Since 1800, our population has exploded as we’ve recklessly drawn down natural capital that took eons to accumulate. Call it overdraft, overshoot, or bone headedness, this irrefutable truth has inevitable consequences.
Human population and greenhouse gas emissions have grown in tandem. Cataclysmic changes are already baked in, no pun intended. By 2050, we may see “a 20% weakening of the famous North Atlantic overturning circulation which keeps Europe’s climate mild,” according to one recent analysis. A separate study warns that failure of this oceanic system “would disrupt the climate globally, shifting Asian monsoon rainfall patterns and even reversing the rainy and dry seasons in the Amazon.” Peter Ditlevsen at the University of Copenhagen states that “You cannot adapt to this. There’s some studies of what happens to agriculture in Great Britain, and it becomes like trying to grow potatoes in Northern Norway.”

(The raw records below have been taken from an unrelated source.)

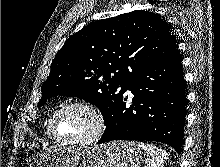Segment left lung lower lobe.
<instances>
[{
  "mask_svg": "<svg viewBox=\"0 0 220 167\" xmlns=\"http://www.w3.org/2000/svg\"><path fill=\"white\" fill-rule=\"evenodd\" d=\"M130 90L132 105L126 107ZM186 94L177 48L148 65L127 83L107 120L99 144L112 140L163 142L181 153Z\"/></svg>",
  "mask_w": 220,
  "mask_h": 167,
  "instance_id": "0a47b994",
  "label": "left lung lower lobe"
}]
</instances>
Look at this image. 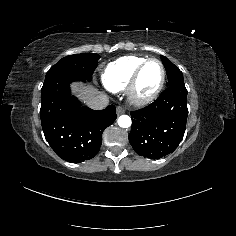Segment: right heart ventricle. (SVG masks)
<instances>
[{
    "label": "right heart ventricle",
    "instance_id": "e07e8e85",
    "mask_svg": "<svg viewBox=\"0 0 236 236\" xmlns=\"http://www.w3.org/2000/svg\"><path fill=\"white\" fill-rule=\"evenodd\" d=\"M146 59V57L130 55L108 63L101 74L103 85L113 93L125 91L136 69Z\"/></svg>",
    "mask_w": 236,
    "mask_h": 236
}]
</instances>
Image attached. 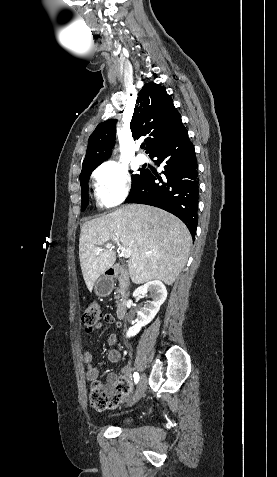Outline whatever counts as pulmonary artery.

India, the most populous nation on Earth, projects a ninefold increase in home air conditioning by 2050. As temperatures soar, coal-generated electricity in India is rising while renewable sources decline. We just witnessed the extinction in the US of the Key Largo tree cactus. It’s the first species we’ve lost due to sea level rise, but it won’t be the last. Modern Homo sapiens resembles an adolescent who hasn’t yet mastered impulse control, speeding down the highway, pedal to the metal.

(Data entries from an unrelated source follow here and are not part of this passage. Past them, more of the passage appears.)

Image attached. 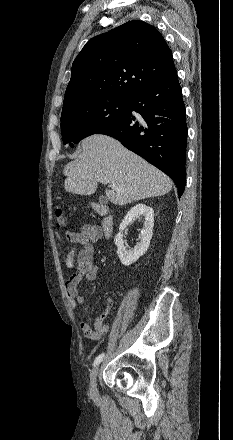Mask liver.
<instances>
[{"mask_svg": "<svg viewBox=\"0 0 233 440\" xmlns=\"http://www.w3.org/2000/svg\"><path fill=\"white\" fill-rule=\"evenodd\" d=\"M79 159L63 170L69 193L91 195L98 183L114 184L106 196L115 205H126L148 197L161 196L172 188L171 179L147 161L126 149L118 140L102 134L85 138Z\"/></svg>", "mask_w": 233, "mask_h": 440, "instance_id": "6515ba94", "label": "liver"}]
</instances>
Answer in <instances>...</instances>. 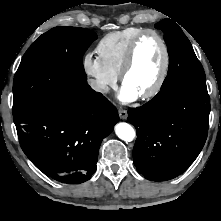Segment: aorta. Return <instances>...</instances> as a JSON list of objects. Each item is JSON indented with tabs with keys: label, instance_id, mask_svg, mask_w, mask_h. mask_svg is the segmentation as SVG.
<instances>
[{
	"label": "aorta",
	"instance_id": "1",
	"mask_svg": "<svg viewBox=\"0 0 221 221\" xmlns=\"http://www.w3.org/2000/svg\"><path fill=\"white\" fill-rule=\"evenodd\" d=\"M115 133L121 140L127 142H131L135 137V130L130 124L125 122L116 124Z\"/></svg>",
	"mask_w": 221,
	"mask_h": 221
}]
</instances>
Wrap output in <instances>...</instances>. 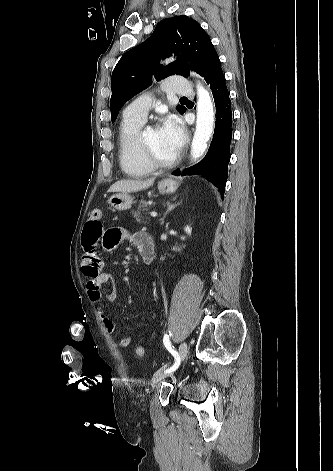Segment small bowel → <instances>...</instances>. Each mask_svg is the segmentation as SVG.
Segmentation results:
<instances>
[{"mask_svg":"<svg viewBox=\"0 0 333 471\" xmlns=\"http://www.w3.org/2000/svg\"><path fill=\"white\" fill-rule=\"evenodd\" d=\"M147 237L143 232H130L118 227L105 230L100 219L92 220L89 218L87 220L82 233L84 253L81 268L82 272L89 278L86 289L92 303L100 304L104 297L108 300H113L115 296L113 289L107 293H104L102 289L105 284H114V276L111 272L103 269V259L98 249L99 244L105 250H111L123 242L129 241L139 249ZM99 312L105 329L108 332H115L117 328L115 322L104 313L101 307ZM130 344V337H123L120 341V346L123 348L130 346Z\"/></svg>","mask_w":333,"mask_h":471,"instance_id":"1","label":"small bowel"}]
</instances>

We can do better. When women are educated, have access to reproductive health services, and have true reproductive autonomy, the vast majority choose smaller families. And we have scientific data (widely ignored by our friends in the environmental community) that investment in family planning is the single most cost-effective way to meet the twin challenges of population growth and the climate crisis.